> **EXERCISE GOAL**: In the entries below, count the lines holding "right". Reply with the number only.

Dataset entries
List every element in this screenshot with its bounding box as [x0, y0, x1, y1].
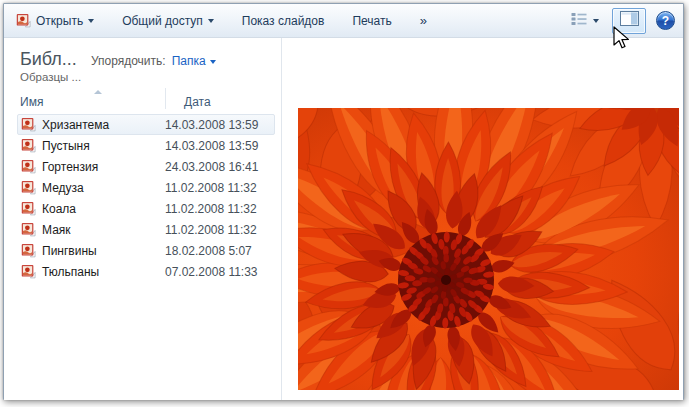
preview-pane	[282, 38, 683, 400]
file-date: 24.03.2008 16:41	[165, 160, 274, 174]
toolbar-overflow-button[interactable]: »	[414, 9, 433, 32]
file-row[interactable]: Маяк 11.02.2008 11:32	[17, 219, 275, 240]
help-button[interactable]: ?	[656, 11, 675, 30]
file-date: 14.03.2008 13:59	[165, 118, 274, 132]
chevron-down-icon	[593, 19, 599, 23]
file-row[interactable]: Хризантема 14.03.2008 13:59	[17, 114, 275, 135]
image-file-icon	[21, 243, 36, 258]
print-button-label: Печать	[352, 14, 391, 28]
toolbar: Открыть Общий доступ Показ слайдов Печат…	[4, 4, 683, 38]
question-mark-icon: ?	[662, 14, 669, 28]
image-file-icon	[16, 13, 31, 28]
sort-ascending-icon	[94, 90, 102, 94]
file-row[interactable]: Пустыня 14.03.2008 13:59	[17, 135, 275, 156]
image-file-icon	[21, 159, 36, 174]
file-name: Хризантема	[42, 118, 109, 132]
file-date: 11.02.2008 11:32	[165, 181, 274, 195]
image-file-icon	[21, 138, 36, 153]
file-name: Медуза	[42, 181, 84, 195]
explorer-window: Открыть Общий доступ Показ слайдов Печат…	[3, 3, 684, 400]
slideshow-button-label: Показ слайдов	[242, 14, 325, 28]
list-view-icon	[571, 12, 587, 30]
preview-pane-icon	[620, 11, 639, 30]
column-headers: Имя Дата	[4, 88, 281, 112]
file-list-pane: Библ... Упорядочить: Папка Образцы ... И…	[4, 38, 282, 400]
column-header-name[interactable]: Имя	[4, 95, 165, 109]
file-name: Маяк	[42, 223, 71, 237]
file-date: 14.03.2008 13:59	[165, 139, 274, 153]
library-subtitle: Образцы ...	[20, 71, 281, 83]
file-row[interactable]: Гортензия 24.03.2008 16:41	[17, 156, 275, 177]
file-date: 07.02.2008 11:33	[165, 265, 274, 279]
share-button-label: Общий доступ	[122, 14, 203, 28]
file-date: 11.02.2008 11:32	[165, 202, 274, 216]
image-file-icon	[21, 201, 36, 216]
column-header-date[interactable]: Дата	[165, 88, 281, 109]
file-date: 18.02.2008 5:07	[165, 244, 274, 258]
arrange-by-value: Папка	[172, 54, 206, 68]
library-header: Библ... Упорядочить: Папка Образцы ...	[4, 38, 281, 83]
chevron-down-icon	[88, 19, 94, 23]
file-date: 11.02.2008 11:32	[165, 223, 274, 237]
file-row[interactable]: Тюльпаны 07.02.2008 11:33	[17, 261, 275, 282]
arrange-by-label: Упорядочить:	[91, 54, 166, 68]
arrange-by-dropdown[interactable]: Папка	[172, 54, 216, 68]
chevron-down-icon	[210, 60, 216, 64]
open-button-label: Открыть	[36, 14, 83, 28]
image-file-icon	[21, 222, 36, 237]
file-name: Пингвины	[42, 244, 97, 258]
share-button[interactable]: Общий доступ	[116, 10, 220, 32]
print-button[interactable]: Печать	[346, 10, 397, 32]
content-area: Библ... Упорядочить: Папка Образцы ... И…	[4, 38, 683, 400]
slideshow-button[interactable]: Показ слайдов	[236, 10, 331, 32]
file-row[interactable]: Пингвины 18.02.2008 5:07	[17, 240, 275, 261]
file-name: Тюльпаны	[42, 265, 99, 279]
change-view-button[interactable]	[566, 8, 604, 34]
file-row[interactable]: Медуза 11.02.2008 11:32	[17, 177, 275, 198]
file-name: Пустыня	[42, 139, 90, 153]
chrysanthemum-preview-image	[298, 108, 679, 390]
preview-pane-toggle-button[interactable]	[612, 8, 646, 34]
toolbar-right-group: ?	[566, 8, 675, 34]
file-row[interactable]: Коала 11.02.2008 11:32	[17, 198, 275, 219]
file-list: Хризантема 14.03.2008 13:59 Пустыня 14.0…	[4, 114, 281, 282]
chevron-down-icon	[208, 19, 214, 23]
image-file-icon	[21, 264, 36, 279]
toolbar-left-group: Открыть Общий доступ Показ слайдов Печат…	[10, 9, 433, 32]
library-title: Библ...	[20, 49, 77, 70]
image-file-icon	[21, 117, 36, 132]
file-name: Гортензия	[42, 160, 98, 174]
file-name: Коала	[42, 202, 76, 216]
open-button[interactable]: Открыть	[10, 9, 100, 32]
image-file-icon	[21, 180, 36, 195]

---

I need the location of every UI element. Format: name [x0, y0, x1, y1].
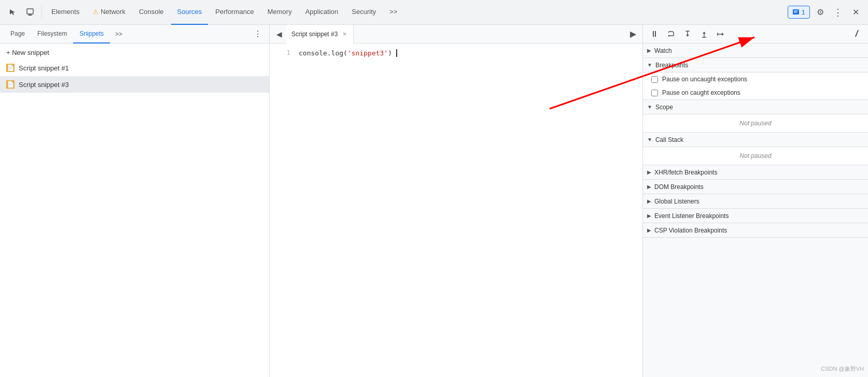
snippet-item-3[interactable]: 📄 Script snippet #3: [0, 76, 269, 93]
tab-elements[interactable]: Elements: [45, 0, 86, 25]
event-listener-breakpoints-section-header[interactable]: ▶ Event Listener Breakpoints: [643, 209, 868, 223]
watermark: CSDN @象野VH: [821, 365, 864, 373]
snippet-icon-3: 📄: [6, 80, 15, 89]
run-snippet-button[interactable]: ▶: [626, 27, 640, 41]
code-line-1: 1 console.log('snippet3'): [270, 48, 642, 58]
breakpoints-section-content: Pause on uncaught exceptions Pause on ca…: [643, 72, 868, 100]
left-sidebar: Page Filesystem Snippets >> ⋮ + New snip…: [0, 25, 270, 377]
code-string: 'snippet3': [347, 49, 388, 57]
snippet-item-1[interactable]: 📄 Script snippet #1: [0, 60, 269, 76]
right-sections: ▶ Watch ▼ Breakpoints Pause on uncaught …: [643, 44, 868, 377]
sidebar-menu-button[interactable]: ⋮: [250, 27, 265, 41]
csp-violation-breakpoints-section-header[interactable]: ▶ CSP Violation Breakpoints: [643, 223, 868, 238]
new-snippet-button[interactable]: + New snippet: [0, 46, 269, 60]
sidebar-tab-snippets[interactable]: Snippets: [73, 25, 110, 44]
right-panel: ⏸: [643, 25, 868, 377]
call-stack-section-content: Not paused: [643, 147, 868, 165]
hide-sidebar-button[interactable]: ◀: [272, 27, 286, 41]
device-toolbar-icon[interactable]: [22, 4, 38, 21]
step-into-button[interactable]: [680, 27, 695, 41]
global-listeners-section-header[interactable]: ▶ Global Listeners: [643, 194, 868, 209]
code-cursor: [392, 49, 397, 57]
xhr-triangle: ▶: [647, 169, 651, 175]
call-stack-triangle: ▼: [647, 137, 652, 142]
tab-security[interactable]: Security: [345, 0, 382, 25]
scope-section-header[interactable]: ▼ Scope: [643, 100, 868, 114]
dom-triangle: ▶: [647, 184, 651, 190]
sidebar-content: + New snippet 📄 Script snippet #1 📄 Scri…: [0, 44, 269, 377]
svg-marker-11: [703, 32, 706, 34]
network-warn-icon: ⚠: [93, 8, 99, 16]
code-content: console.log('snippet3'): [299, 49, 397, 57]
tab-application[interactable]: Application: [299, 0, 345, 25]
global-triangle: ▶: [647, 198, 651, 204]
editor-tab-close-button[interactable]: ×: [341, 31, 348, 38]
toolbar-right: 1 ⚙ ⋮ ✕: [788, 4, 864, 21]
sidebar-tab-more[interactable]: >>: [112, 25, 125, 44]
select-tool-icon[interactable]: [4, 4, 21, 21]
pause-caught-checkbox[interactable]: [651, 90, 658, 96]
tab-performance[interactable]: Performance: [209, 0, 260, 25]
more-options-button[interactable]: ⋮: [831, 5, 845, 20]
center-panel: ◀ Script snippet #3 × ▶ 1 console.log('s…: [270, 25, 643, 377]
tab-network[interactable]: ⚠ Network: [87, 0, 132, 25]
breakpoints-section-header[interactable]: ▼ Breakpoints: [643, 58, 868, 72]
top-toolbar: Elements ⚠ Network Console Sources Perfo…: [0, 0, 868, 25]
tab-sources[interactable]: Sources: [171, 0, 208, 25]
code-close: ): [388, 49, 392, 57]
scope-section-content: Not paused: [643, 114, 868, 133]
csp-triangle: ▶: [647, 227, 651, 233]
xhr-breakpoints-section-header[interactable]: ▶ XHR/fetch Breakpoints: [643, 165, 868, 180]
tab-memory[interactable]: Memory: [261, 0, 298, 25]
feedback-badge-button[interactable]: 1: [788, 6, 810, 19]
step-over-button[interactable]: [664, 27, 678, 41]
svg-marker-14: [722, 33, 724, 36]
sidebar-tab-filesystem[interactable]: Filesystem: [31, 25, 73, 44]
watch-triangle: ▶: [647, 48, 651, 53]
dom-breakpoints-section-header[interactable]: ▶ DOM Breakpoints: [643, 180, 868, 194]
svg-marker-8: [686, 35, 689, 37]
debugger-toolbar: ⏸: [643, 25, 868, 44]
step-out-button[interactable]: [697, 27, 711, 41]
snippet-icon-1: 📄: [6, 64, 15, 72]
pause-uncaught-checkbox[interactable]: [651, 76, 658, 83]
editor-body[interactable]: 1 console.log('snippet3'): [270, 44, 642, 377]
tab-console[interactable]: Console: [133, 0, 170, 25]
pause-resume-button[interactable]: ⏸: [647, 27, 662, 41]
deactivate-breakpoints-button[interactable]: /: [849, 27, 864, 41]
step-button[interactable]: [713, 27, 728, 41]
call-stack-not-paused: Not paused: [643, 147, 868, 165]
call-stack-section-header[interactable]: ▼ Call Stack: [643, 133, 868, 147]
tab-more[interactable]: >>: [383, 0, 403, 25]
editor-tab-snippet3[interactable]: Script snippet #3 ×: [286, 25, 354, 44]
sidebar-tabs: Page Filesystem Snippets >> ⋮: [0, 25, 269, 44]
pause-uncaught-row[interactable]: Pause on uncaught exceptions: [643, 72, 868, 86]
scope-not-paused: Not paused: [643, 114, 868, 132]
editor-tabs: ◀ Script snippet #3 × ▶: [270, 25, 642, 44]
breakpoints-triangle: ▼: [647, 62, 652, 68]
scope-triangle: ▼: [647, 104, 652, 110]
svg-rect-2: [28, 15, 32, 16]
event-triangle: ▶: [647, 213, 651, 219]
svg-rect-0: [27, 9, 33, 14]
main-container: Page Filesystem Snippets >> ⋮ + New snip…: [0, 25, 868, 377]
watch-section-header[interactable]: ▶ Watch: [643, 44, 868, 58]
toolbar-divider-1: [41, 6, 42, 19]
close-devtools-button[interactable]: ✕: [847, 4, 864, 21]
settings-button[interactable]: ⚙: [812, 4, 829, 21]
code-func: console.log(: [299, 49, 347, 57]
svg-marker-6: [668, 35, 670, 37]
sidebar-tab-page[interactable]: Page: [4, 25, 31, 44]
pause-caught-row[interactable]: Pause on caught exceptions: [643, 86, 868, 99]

> **OUTPUT FOR THIS EXERCISE**: 4